- _Your objective_
Once you find a line containing the word "Megekko" in the entries below, copy it.

+++ Data supplied +++

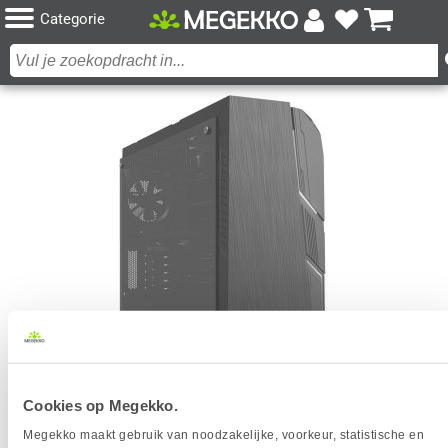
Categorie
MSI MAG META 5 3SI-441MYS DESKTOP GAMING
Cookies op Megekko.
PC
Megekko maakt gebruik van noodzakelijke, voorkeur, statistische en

+++
+++ Data supplied +++

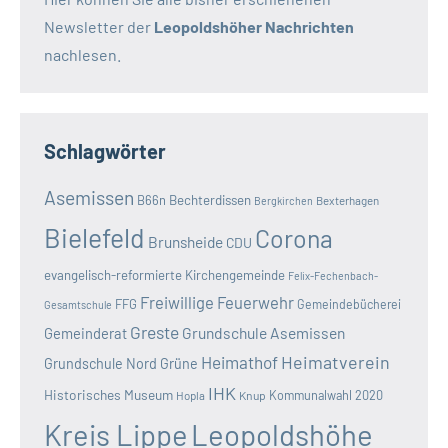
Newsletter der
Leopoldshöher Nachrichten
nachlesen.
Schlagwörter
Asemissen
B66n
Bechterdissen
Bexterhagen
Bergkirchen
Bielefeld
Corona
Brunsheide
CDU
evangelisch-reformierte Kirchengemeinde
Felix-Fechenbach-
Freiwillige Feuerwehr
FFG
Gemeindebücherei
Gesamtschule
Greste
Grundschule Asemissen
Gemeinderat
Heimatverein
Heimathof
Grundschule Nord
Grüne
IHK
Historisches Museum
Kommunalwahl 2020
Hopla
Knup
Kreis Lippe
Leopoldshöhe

+++

- _Exercise result_
Cookies op Megekko.
Megekko maakt gebruik van noodzakelijke, voorkeur, statistische en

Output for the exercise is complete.